1.2 A discrete random variable: How many yellow candies in my bag?
If we draw two random samples from the same population, we will likely obtain different samples.
This means that two random samples from a population do not need to be identical.
Random sample by chance selecting a part of the population to sample
1.2.1 Statistical inference: Making the most of your data
Sample statistic is a value describing a characteristic of a sample, it is also called a random variable
because the number varies depending on the sample and is random because the score depends on
chance.
The sampling space refers to all possible outcomes for the sample statistic. So, if a bag contains 10
candies, and we want to know how many candies are yellow, the sampling space includes 1, 2,3, 4,
5, 6, 7,8, 9,10-the bag can contain these numbers of yellow candy.
1.2.2 Sampling Distribution
If we draw many random samples from a population and put the frequencies of the sample statistics
into a chart, we obtain a distribution of the outcome scores of many samples, called a sampling
distribution. The sampling distribution represents an infinite number of samples.
In a graph you find…
Sampling space for the sample statistic by looking at the horizontal axis.
The vertical axis shows the number of samples that have been drawn with a particular
sample statistic.
1.2.3 Probability and Probability Distribution
Sampling distributions contain absolute frequencies. If we change these frequencies into
proportions, we obtain a probability distribution of the sample statistic, which contains a sample
space with a probability between 0 and 1 for each outcome of the sample statistic.
How to tell if it is a probability distribution?
looking at the vertical axis: probabilities (between 0 and 1) instead of frequencies
If only a limited number of outcomes are possible we refer to the probability distribution as a
discrete probability distribution.
Continuous probability distribution A sampling space with a probability (between 0 and 1) for
each outcome of the sample statistic.
What does the probability distribution tell us?

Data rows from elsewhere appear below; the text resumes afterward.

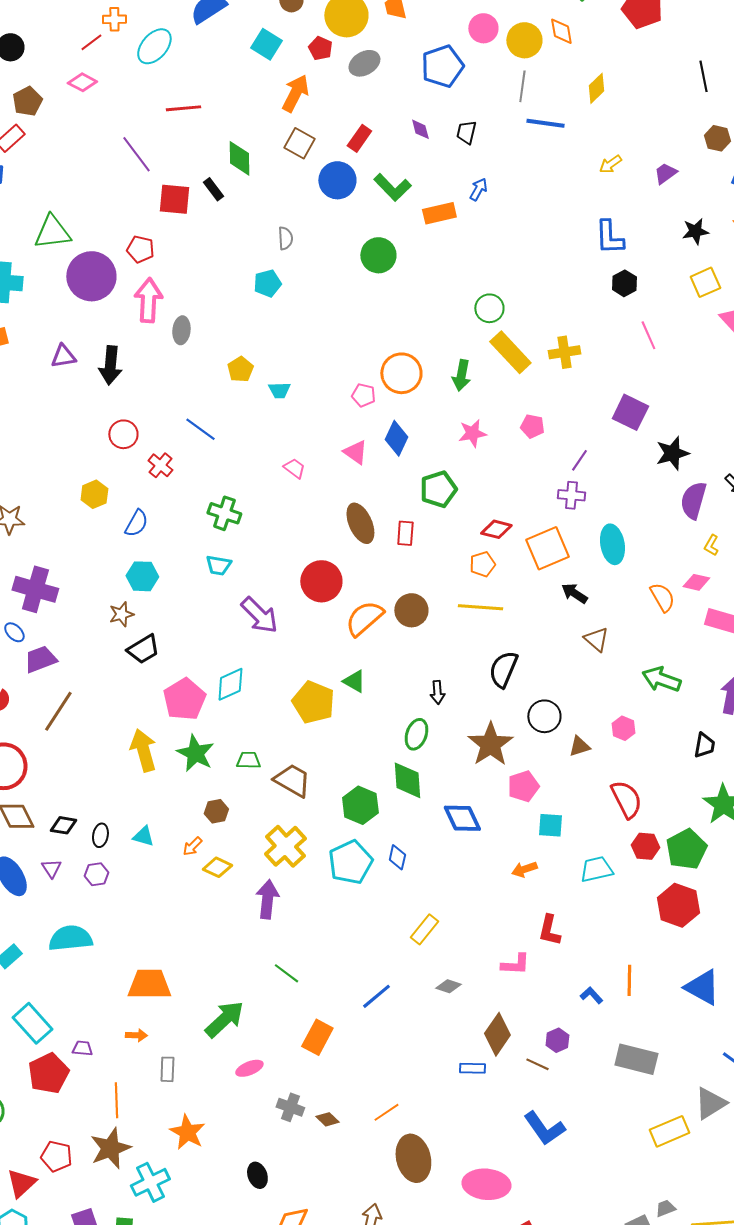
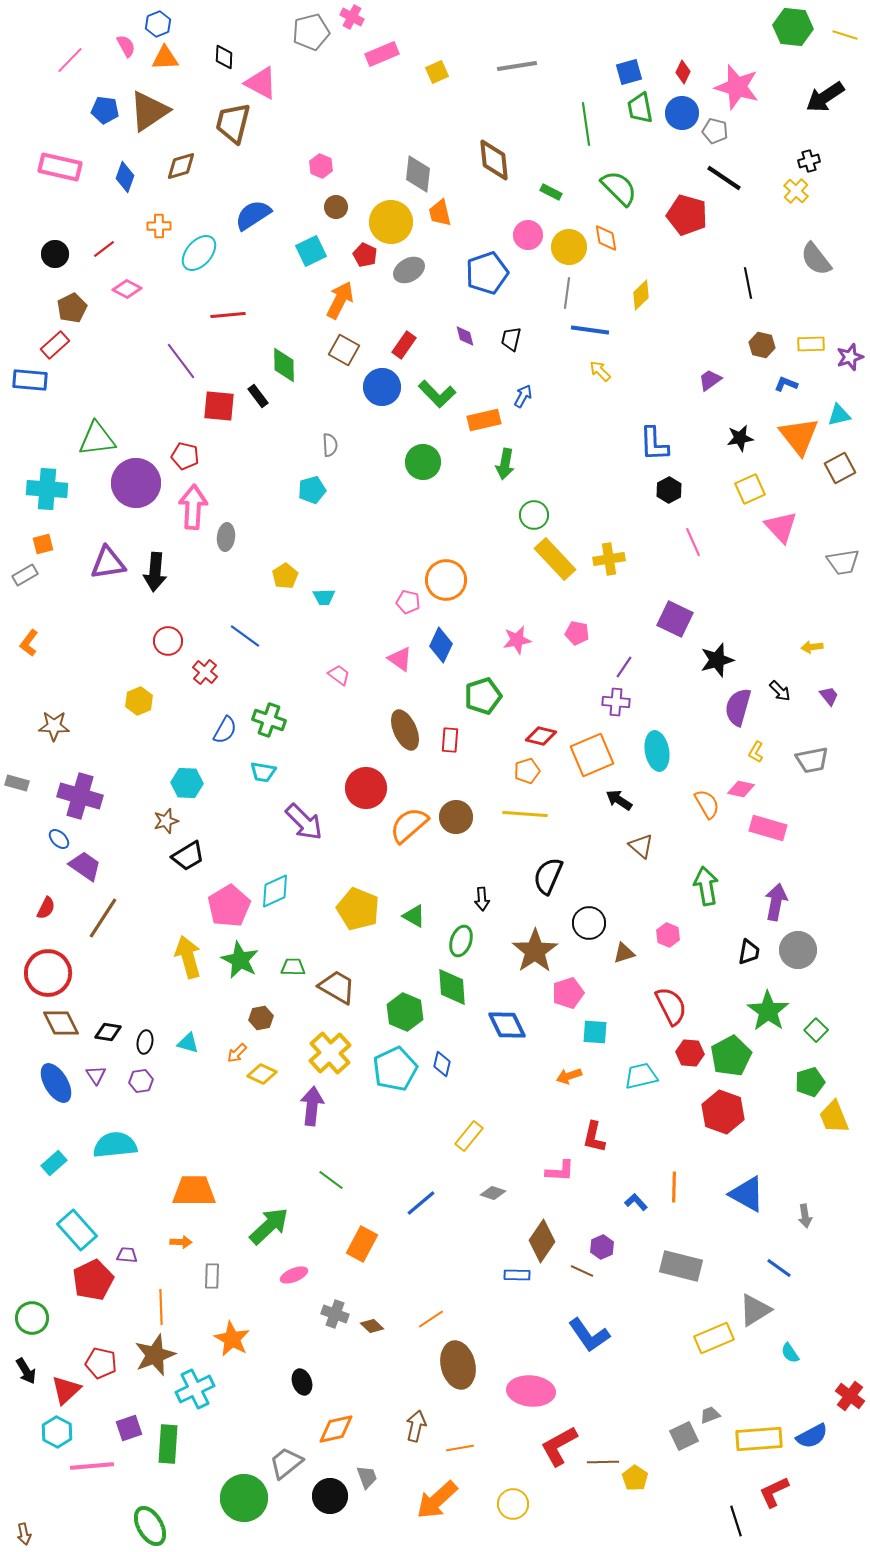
red line: (91, 42) -> (104, 249), moved
cyan square: (266, 44) -> (311, 251), turned 32
yellow arrow: (610, 164) -> (600, 371), moved, turned 80
purple triangle: (63, 356) -> (108, 563), size x1.4
green arrow: (461, 375) -> (505, 464), moved
blue semicircle: (136, 523) -> (225, 730), moved
purple trapezoid: (40, 659) -> (85, 866), turned 56
green arrow: (661, 679) -> (706, 886), turned 60
green triangle: (354, 681) -> (414, 916), moved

The outcomes we can expect
The probability that a particular outcome may occur
1.2.4 Expected value or Expectation
If in the sampling distribution, the curve peaks at 2, we can expect to find two yellow candies in our
bag. In other words, we expect the proportion of yellow candy in the sample to equal the population
proportion.
, The mean of the sampling distribution equates to the expected
value of the sample statistic. The expected value refers to the mean of the
sampling distribution of a random variable. So, if the mean of the sampling
distribution is 2, we expect to obtain two yellow candies from our bag.
The mean of the sampling distribution is equal to the population proportion. The mean of the
sampling distribution (the expected value) = the population value. Only the case is the sample
statistic is an unbiased estimator of the population value.
1.2.5 Unbiased Estimator
Most sample statistics are considered unbiased estimators of the population statistic (parameter).
Keep in mind that we look at the proportion of yellow candy in our sample, not number: if we have
two yellow candies in our bag,we look at the proportion of yellow candy in the sample-in this case,
2/10, so .2-and refer to this proportion as an unbiased estimator of the population proportion.
1.2.6 Representative Sample
The sample is usually not completely representative since it is random and depends on chance. We
can expect the random sample to be representative of the population, so we say that the sample is
in principle representative of the population.
1.3.1 Continuous Variable
Weight is a continuous variable, meaning the variable does not have absolute frequencies.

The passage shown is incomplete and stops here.